[Stored items]

|---|

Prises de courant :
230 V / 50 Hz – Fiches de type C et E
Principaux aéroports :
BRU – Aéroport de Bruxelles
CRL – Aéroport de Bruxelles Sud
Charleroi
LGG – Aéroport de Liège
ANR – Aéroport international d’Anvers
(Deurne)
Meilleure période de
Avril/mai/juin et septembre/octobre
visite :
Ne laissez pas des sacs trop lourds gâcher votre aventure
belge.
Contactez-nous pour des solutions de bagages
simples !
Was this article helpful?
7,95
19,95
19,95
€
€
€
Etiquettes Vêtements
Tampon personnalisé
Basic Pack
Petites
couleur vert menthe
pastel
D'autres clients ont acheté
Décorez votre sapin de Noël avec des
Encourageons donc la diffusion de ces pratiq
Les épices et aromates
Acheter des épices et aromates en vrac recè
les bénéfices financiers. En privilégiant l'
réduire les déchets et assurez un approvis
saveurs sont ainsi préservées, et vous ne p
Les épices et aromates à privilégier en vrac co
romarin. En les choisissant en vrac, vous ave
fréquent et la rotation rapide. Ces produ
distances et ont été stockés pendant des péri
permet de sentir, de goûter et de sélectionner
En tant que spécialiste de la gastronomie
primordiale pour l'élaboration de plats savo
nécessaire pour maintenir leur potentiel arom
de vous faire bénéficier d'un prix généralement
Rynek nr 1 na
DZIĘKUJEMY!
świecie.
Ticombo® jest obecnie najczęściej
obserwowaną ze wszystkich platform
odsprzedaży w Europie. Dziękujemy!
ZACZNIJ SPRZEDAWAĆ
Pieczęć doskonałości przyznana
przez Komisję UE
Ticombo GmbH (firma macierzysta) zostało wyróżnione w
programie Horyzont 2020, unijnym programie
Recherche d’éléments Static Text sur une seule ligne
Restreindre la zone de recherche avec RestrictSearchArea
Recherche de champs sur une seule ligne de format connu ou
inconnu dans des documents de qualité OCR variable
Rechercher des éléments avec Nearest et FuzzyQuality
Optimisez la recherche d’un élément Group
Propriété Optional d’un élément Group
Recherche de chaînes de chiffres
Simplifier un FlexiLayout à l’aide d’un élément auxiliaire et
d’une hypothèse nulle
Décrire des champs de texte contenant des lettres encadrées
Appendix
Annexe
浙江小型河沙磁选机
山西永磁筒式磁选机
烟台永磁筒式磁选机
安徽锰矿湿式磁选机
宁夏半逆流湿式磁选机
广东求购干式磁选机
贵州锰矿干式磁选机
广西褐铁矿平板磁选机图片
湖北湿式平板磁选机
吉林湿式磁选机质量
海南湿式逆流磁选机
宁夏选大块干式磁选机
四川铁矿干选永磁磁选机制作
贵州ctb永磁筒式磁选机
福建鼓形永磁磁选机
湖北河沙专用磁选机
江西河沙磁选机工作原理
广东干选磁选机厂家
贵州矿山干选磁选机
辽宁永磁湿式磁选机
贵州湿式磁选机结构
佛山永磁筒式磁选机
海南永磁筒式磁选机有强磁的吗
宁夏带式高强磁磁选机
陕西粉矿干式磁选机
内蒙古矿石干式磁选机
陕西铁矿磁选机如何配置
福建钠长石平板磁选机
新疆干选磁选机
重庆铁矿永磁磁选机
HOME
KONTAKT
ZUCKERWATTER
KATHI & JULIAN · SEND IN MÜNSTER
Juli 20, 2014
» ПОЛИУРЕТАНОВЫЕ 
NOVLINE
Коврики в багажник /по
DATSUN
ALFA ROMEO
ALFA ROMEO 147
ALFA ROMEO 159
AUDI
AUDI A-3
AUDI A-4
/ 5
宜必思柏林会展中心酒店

|---|

■ Prompt: Begin at the first line of the records above and restate each line word for word, stopping after the line with "Meilleure période de".

■ Your solution:
Prises de courant :
230 V / 50 Hz – Fiches de type C et E
Principaux aéroports :
BRU – Aéroport de Bruxelles
CRL – Aéroport de Bruxelles Sud
Charleroi
LGG – Aéroport de Liège
ANR – Aéroport international d’Anvers
(Deurne)
Meilleure période de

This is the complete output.